9. certain results can simply happen by chance. For example, if
you flipped a coin twice and got heads both times, it does not
mean you are certain to get a heads on a third coin toss. For this
reason, we are going to collect as many replicates from the class
as we have students. Fill in the table in The Biology Lab Primer
with the results from the whole class, reported on the white
board (in a face-to-face class) or in the discussion board of
Blackboard® (if an online class).
Analysis
As you conduct this experiment, you may feel that your
hypothesis may or may not be supported (or you may get a lot
of conflicting results). In order to summarize data of this
nature, we use statistics. A common statistic is mean. However,
simply calculating the mean of the two groups doesn’t tell us
whether or not those two groups are “statistically significantly”
different. For that we need a statistical test. For this analysis,
we will be using a simple test known as an unpaired t test.
In our case the unpaired t test will compare the means of two
groups. Our two groups are “correct” and “incorrect.” With this
test, we will be able to determine whether or not the difference
in the means of correctly identified Skittles® differs from
incorrectly identified Skittles®. In other words, we will be able
to determine whether or not we can discriminate among the
Skittles® flavors based on taste alone.
Protocol
1. Go to: http://www.graphpad.com/quickcalcs/ttest1.cfm
2. Under “1. Choose data entry format”, select “Enter up to 50
rows.”
3. Under “2. Enter data” you will input your data
o First change the label to correspond with the color of the
Skittles® and the correctness of the result. For example, if you
are testing the means of red Skittles®, label group 1 as “Red
correct” and group 2 as “Red incorrect”.
o Input the data from those two columns only.
4. Under “3. Choose a test”, select “Unpaired t test.”
5. Under “4. View the results”, click on “Calculate now.”

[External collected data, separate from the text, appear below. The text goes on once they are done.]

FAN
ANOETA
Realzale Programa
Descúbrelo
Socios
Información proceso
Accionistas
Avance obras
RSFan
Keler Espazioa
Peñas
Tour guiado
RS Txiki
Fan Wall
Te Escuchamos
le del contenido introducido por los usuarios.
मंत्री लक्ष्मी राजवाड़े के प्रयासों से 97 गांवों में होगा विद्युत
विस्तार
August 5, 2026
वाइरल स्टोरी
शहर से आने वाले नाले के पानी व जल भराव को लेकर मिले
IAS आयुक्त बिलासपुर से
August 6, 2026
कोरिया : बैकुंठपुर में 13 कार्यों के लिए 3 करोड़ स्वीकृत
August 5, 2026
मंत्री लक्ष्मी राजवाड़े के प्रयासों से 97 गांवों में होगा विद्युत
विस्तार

10. 6. Repeat steps 1-4 for each color (e.g. red, orange, yellow,
green, purple), and for “ALL COLORS.”
If you have never taken a statistics class before, the results spit
out by QuickCalcs (GraphPad Software, 2013) might be a little
intimidating. Have no fear! We will just focus on the statistics
that will answer our question.
p value
The p value allows us to determine whether or not the means of
the two samples are “significantly” different. When you take a
statistics class, you will learn how this statistic is created. For
our purposes, it is sufficient to be able to interpret this statistic
without actually knowing how to calculate it.

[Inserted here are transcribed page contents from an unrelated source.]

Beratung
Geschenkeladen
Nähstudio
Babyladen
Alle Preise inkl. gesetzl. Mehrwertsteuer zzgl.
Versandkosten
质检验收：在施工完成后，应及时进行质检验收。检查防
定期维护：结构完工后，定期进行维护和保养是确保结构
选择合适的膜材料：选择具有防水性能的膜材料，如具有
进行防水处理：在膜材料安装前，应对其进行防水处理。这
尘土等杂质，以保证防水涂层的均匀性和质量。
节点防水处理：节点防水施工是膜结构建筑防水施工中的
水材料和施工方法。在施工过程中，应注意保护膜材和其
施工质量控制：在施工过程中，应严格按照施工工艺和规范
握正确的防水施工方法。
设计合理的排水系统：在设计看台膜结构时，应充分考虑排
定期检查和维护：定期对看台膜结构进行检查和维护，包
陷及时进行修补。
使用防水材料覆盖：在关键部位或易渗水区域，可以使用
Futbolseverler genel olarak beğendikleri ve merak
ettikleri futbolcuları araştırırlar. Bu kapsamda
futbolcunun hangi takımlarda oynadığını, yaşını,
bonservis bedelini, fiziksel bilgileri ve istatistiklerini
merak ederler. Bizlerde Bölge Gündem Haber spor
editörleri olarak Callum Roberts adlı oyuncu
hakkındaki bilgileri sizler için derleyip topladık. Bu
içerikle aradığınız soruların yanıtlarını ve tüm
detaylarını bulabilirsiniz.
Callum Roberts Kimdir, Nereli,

The p value is the probability (ranging from zero to one), that
answers whether or not the observed means of two populations
(e.g. “correct” and “incorrect” in our study) are real and not
merely a product of chance. In most biological studies, if the p
value is less that 0.05 we can state that there is, in fact, a
“statistical” difference between the two populations. This is
somewhat of an artificial cut off, but it is one that is widely
accepted in this field of study. Therefore, in our study if you get
a p value less than 0.05, you can state that there is a
“significant” difference between the “correct” group and the
“incorrect” group for that color.
Mean
The mean is simply the average. If you find that there is a
significant p value (p < 0.05), then the next step is to look at
the means (Fig. 1). If the mean is larger for the “correct” group,
this means that humans can identify that color by taste alone. If
the mean is larger for the “incorrect” group, this means that
humans can not identify that color by taste alone. If the p value
is insignificant (p≥0.05), we assume there is no difference
between those means. In other words, the results for our
experiment are inconclusive for the ability for humans to
discriminate color based on taste alone.
Example Result and Conclusion

11. Untitled.jpg
Fig. 2 represents results that could be found in this experiment.

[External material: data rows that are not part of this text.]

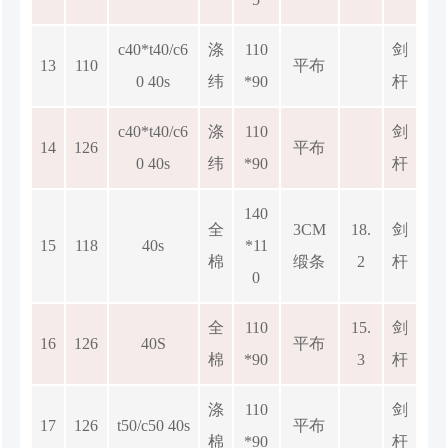
c40*t40/c6
涤
110
剑
13
110
平布
0 40s
纬
*90
杆
c40*t40/c6
涤
110
剑
14
126
平布
0 40s
纬
*90
杆
140
全
3CM
18.
剑
15
118
40s
*11
棉
缎条
2
杆
0
全
110
15.
剑
16
126
40S
平布
棉
*90
3
杆
涤
110
剑
17
126
t50/c50 40s
平布
棉
*90
杆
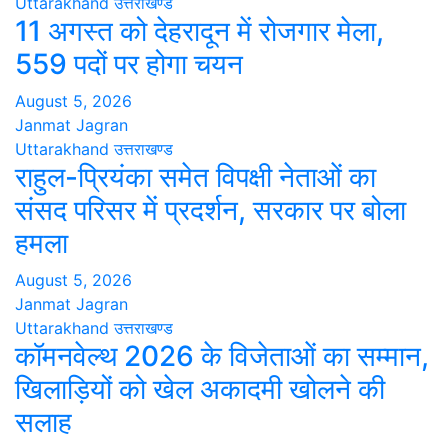
Uttarakhand
उत्तराखण्ड
11 अगस्त को देहरादून में रोजगार मेला,
559 पदों पर होगा चयन
August 5, 2026
Janmat Jagran
Uttarakhand
उत्तराखण्ड
राहुल-प्रियंका समेत विपक्षी नेताओं का
संसद परिसर में प्रदर्शन, सरकार पर बोला
हमला
August 5, 2026
Janmat Jagran
Uttarakhand
उत्तराखण्ड
कॉमनवेल्थ 2026 के विजेताओं का सम्मान,
खिलाड़ियों को खेल अकादमी खोलने की
सलाह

It is comparing the number of correct versus incorrect
identification of red Skittles based on taste alone. If we look at
the p-value, it is less that 0.05 (0.02 = p < 0.05). From this
statistic, we can conclude that there is a difference between the
means of "correct" and "incorrect". By comparing the means, we
see that the mean "correct" is greater that "incorrect". From this
we can determine, with confidence that humans can determine
the color of red Skittles based on taste alone.